MORE ON THE EMPTY CRADLE: Blogolitic sends this comment:
Isn't there a contradiction between this posting and that about Dalrymple (Jan 23)? Have children . . .but not THOSE children, or by THOSE fathers? It would seem that the real challenge is for people to have ADULTS -- that is, rear children to a self-sustaining maturity. The question lying at the heart of your contradiction, I think, is which is the greater evil -- for "good" people (or the right people, or responsible people) to opt out of having children, or for "bad" people (the wretched horrors of Dalrymple's article)to have several. As painful as it might sound, there is at least the statistical chance that an ignored child of an evil mother MIGHT become, say, Einstein while the child who was never born -- no matter how excellent the potential parents -- can never be anything, good or bad.
Interesting thought.
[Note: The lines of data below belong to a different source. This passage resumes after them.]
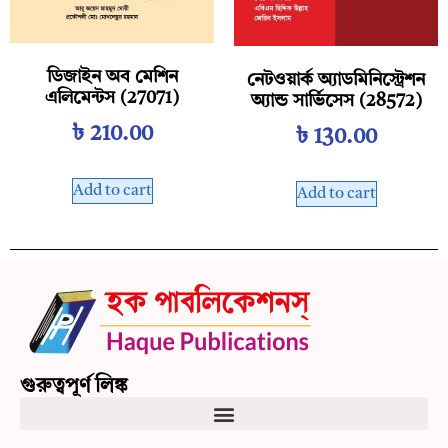
ডিজাইন অব মেশিন
নেটওয়ার্ক অ্যাডমিনিস্ট্রেশন
এলিমেন্টস (27071)
অ্যান্ড সার্ভিসেস (28572)
৳
210.00
৳
130.00
Add to cart
Add to cart
গুরুত্বপূর্ণ লিঙ্ক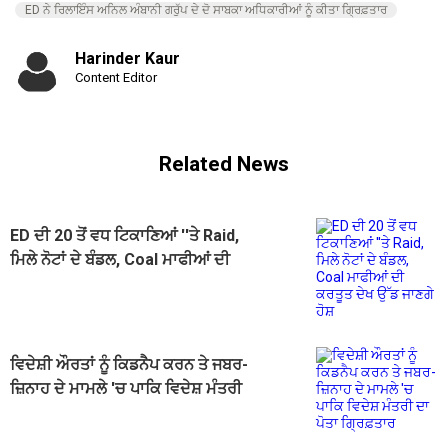
ED ਨੇ ਰਿਲਾਇੰਸ ਅਨਿਲ ਅੰਬਾਨੀ ਗਰੁੱਪ ਦੇ ਦੋ ਸਾਬਕਾ ਅਧਿਕਾਰੀਆਂ ਨੂੰ ਕੀਤਾ ਗ੍ਰਿਫ਼ਤਾਰ
Harinder Kaur
Content Editor
Related News
ED ਦੀ 20 ਤੋਂ ਵਧ ਟਿਕਾਣਿਆਂ ''ਤੇ Raid,
ਮਿਲੇ ਨੋਟਾਂ ਦੇ ਬੰਡਲ, Coal ਮਾਫੀਆਂ ਦੀ
ਕਰਤੂਤ ਦੇਖ ਉੱਡ ਜਾਣਗੇ ਹੋਸ਼
ਵਿਦੇਸ਼ੀ ਔਰਤਾਂ ਨੂੰ ਕਿਡਨੈਪ ਕਰਨ ਤੇ ਜਬਰ-
ਜ਼ਿਨਾਹ ਦੇ ਮਾਮਲੇ 'ਚ ਪਾਕਿ ਵਿਦੇਸ਼ ਮੰਤਰੀ
ਦਾ ਪੋਤਾ ਗ੍ਰਿਫ਼ਤਾਰ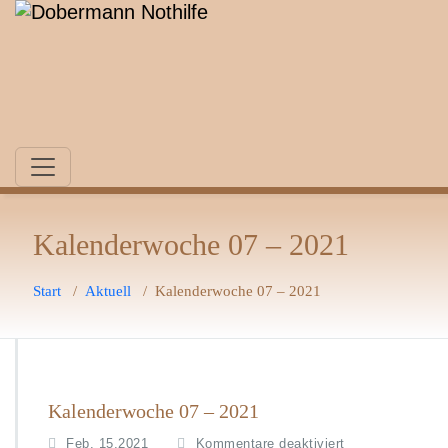
Zum
Inhalt
springen
Kalenderwoche 07 – 2021
Start
/
Aktuell
/
Kalenderwoche 07 – 2021
Kalenderwoche 07 – 2021
für
Feb. 15,2021
Kommentare deaktiviert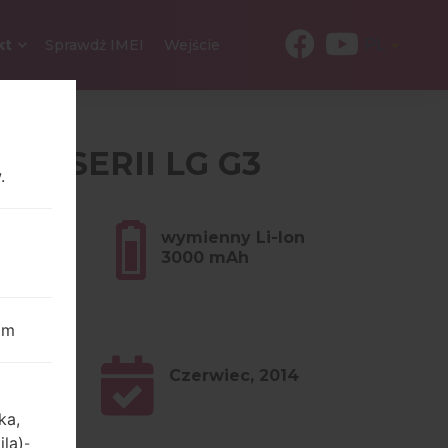
PL
kt
Sprawdź IMEI
Wejście
) Z SERII LG G3
.
ów (5.22
wymienny Li-Ion
3000 mAh
om
Czerwiec, 2014
ka,
ila)
-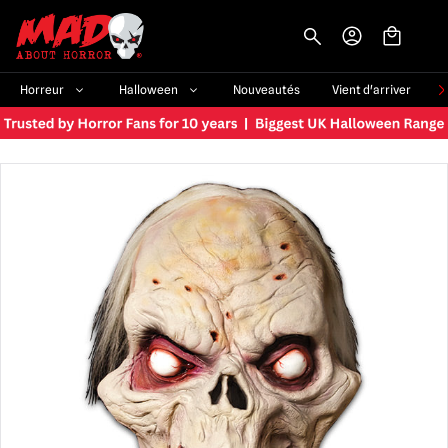
-->
Horreur
Halloween
Nouveautés
Vient d'arriver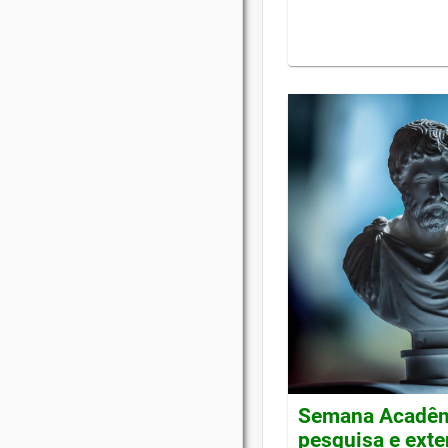
Semana Acadêmi
pesquisa e ext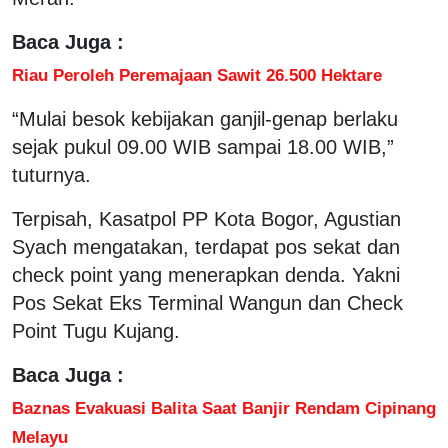
Baca Juga :
Riau Peroleh Peremajaan Sawit 26.500 Hektare
“Mulai besok kebijakan ganjil-genap berlaku
sejak pukul 09.00 WIB sampai 18.00 WIB,”
tuturnya.
Terpisah, Kasatpol PP Kota Bogor, Agustian
Syach mengatakan, terdapat pos sekat dan
check point yang menerapkan denda. Yakni
Pos Sekat Eks Terminal Wangun dan Check
Point Tugu Kujang.
Baca Juga :
Baznas Evakuasi Balita Saat Banjir Rendam Cipinang
Melayu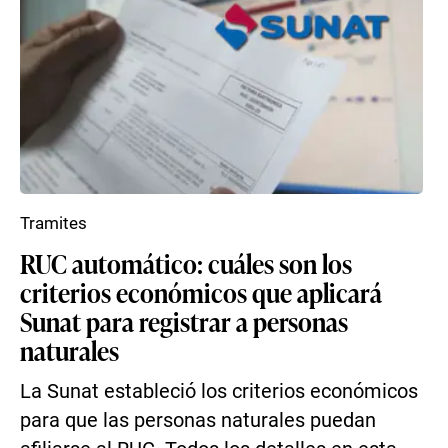
Tramites
RUC automático: cuáles son los
criterios económicos que aplicará
Sunat para registrar a personas
naturales
La Sunat estableció los criterios económicos
para que las personas naturales puedan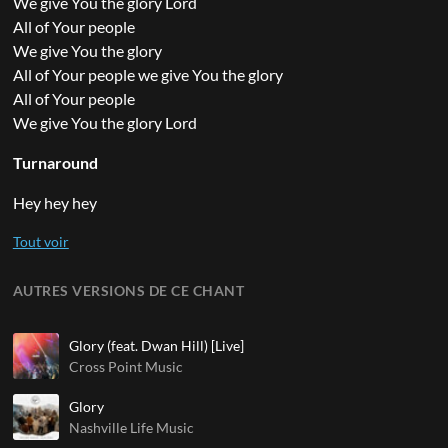
We give You the glory Lord
All of Your people
We give You the glory
All of Your people we give You the glory
All of Your people
We give You the glory Lord
Turnaround
Hey hey hey
AUTRES VERSIONS DE CE CHANT
Glory (feat. Dwan Hill) [Live]
Cross Point Music
Glory
Nashville Life Music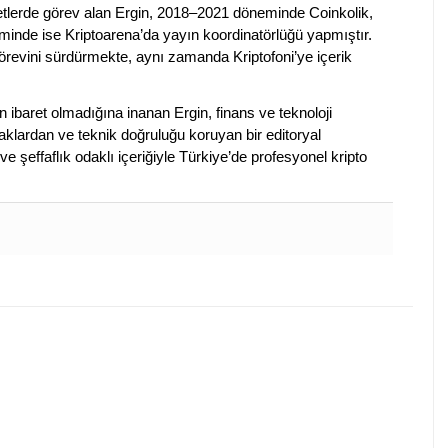
rketlerde görev alan Ergin, 2018–2021 döneminde Coinkolik,
nde ise Kriptoarena’da yayın koordinatörlüğü yapmıştır.
evini sürdürmekte, aynı zamanda Kriptofoni’ye içerik
en ibaret olmadığına inanan Ergin, finans ve teknoloji
klardan ve teknik doğruluğu koruyan bir editoryal
ve şeffaflık odaklı içeriğiyle Türkiye’de profesyonel kripto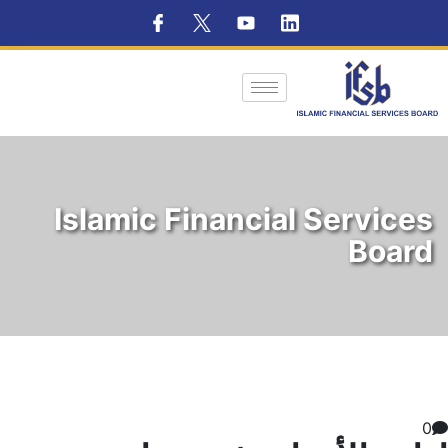
Islamic Financial Services
Board
0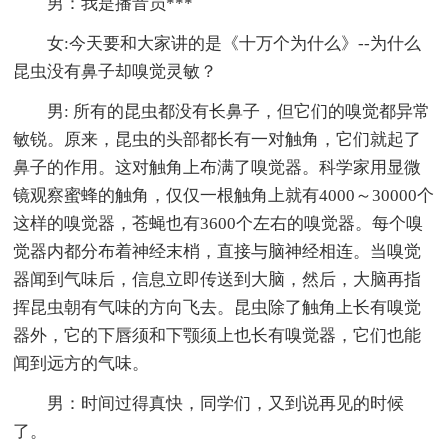
男：我是播音员***
女:今天要和大家讲的是《十万个为什么》--为什么
昆虫没有鼻子却嗅觉灵敏？
男: 所有的昆虫都没有长鼻子，但它们的嗅觉都异常
敏锐。原来，昆虫的头部都长有一对触角，它们就起了
鼻子的作用。这对触角上布满了嗅觉器。科学家用显微
镜观察蜜蜂的触角，仅仅一根触角上就有4000～30000个
这样的嗅觉器，苍蝇也有3600个左右的嗅觉器。每个嗅
觉器内都分布着神经末梢，直接与脑神经相连。当嗅觉
器闻到气味后，信息立即传送到大脑，然后，大脑再指
挥昆虫朝有气味的方向飞去。昆虫除了触角上长有嗅觉
器外，它的下唇须和下颚须上也长有嗅觉器，它们也能
闻到远方的气味。
男：时间过得真快，同学们，又到说再见的时候
了。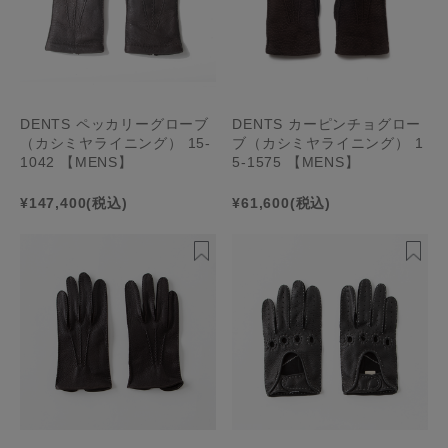
DENTS ペッカリーグローブ
DENTS カーピンチョグロー
（カシミヤライニング） 15-
ブ（カシミヤライニング） 1
1042 【MENS】
5-1575 【MENS】
¥147,400
(税込)
¥61,600
(税込)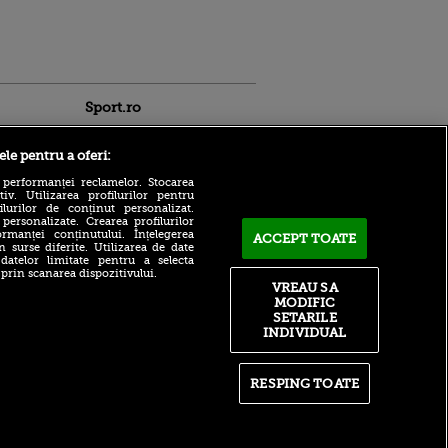
Sport.ro
ele pentru a oferi:
 performanței reclamelor. Stocarea
v. Utilizarea profilurilor pentru
ilurilor de conținut personalizat.
 personalizate. Crearea profilurilor
rmanței conținutului. Înțelegerea
ACCEPT TOATE
n surse diferite. Utilizarea de date
ntru
 datelor limitate pentru a selecta
Mercato vară 2026 | Aici ai
ita lui,
 prin scanarea dispozitivului.
toate transferurile realizate
t tată!
VREAU SA
de echipele din Liga 1
MODIFIC
, Adela
SETARILE
Bogdan Lobonț și Robert
rol
INDIVIDUAL
Niță sunt invitații lui Andrei
V
Grecu, de la 16:00, la VOYO
SPORT LIVE
pă o
n film, Sir
RESPING TOATE
Victor Pițurcă, fără
se
menajamente după ce FCSB
n muzică
a fost eliminată de Auda din
Conference League: „Am
văzut scuze puerile”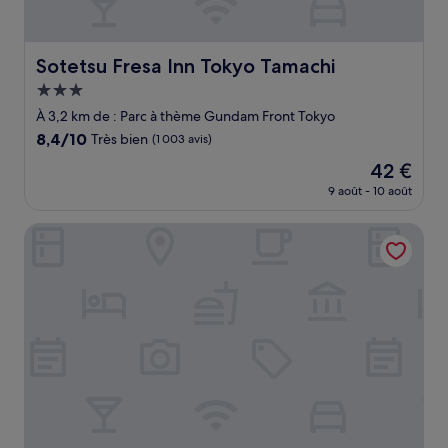
Sotetsu Fresa Inn Tokyo Tamachi
Sotetsu Fresa Inn Tokyo Tamachi
Hébergement
3.0 étoiles
À 3,2 km de : Parc à thème Gundam Front Tokyo
8.4
8,4/10
Très bien
(1 003 avis)
sur
Le
42 €
10,
nouveau
Très
9 août - 10 août
prix
bien,
est
(1 003 avis)
Tokyo Bay Ariake Washington Hotel
de
42 €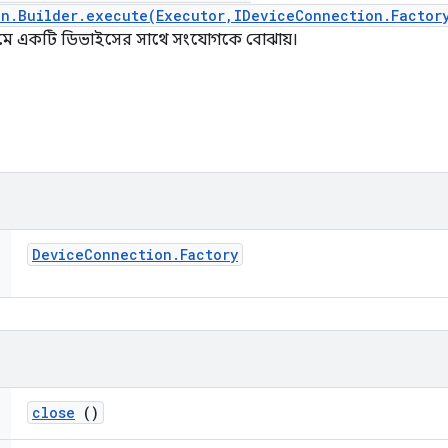
on.Builder.execute(Executor,IDeviceConnection.Factor
্যমে একটি ডিভাইসের সাথে সংযোগকে বোঝায়।
Device
Connection
.
Factory
close
()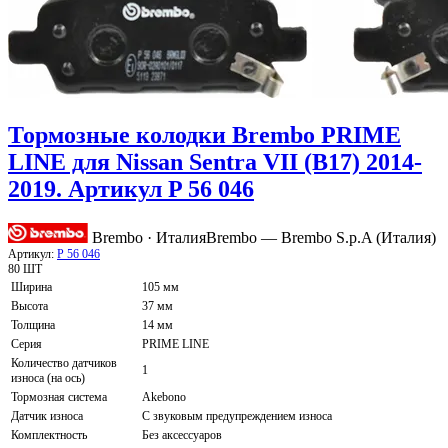
Тормозные колодки Brembo PRIME
LINE для Nissan Sentra VII (B17) 2014-
2019. Артикул P 56 046
Brembo · Италия
Brembo — Brembo S.p.A (Италия)
Артикул:
P 56 046
80 ШТ
Ширина
105 мм
Высота
37 мм
Толщина
14 мм
Серия
PRIME LINE
Количество датчиков
1
износа (на ось)
Тормозная система
Akebono
Датчик износа
С звуковым предупреждением износа
Комплектность
Без аксессуаров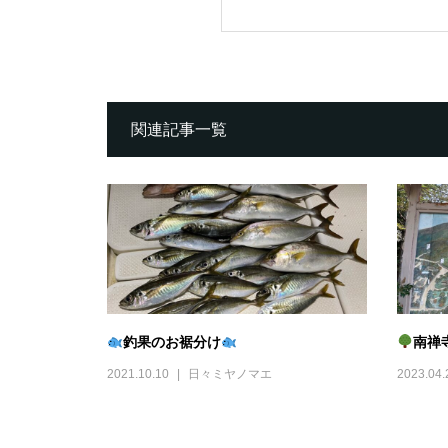
関連記事一覧
釣果のお裾分け
南禅
2021.10.10
日々ミヤノマエ
2023.04.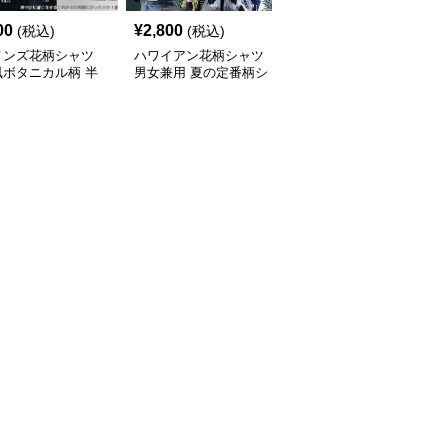
00
¥
2,800
¥
7,010
(税込)
(税込)
(税込)
メンズ花柄シャツ
ハワイアン花柄シャツ
柄シャツ 紺地に白花柄
風ボタニカル柄 半
男女兼用 夏の定番柄シ
の半袖開襟シャツ 男女
ジュアルシャツ
ャツ
兼用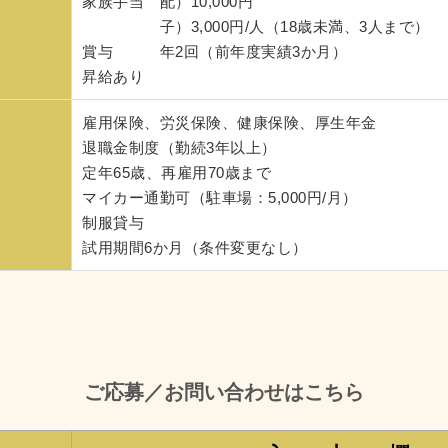
家族手当 配）10,000円
子）3,000円/人（18歳未満、3人まで）
賞与 年2回（前年度実績3か月）
昇給あり
雇用保険、労災保険、健康保険、厚生年金
退職金制度（勤続3年以上）
定年65歳、再雇用70歳まで
マイカー通勤可（駐車場：5,000円/月）
制服貸与
試用期間6か月（条件変更なし）
ご応募／お問い合わせはこちら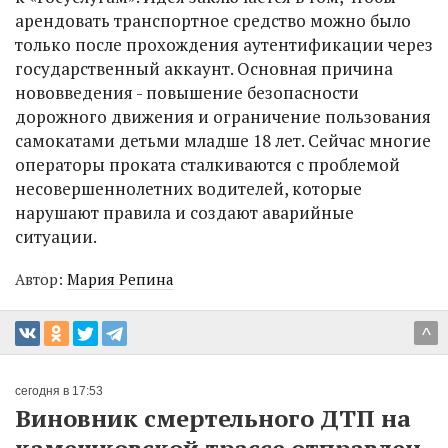
арендовать транспортное средство можно было
только после прохождения аутентификации через
государственный аккаунт. Основная причина
нововведения - повышение безопасности
дорожного движения и ограничение пользования
самокатами детьми младше 18 лет. Сейчас многие
операторы проката сталкиваются с проблемой
несовершеннолетних водителей, которые
нарушают правила и создают аварийные
ситуации.
Автор:
Мария Репина
^
сегодня в 17:53
Виновник смертельного ДТП на
камешковской трассе отправлен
One hates to go Darwinian and suggest that only the best be allowed to breed - in part because when we think "the best," each of us look in the mirror. Who breaks that tie?
Maybe the contradiction is only apparent. Statistically at least, this generation of Europeans seems to have attained to the emotional maturity of a 13-year-old: they want to be taken care of, but they want to be independent too, but they don't want any unpleasantness such as hard work to achieve it. The horrendous portrait by Dalrymple of the British "underclass" shows the extreme consequences of this attitude, both in the degradation of humanity and in the generosity of the state. I wouldn't worry about the UK repopulating on this basis. The children are too few; the lives, sad to say, too short.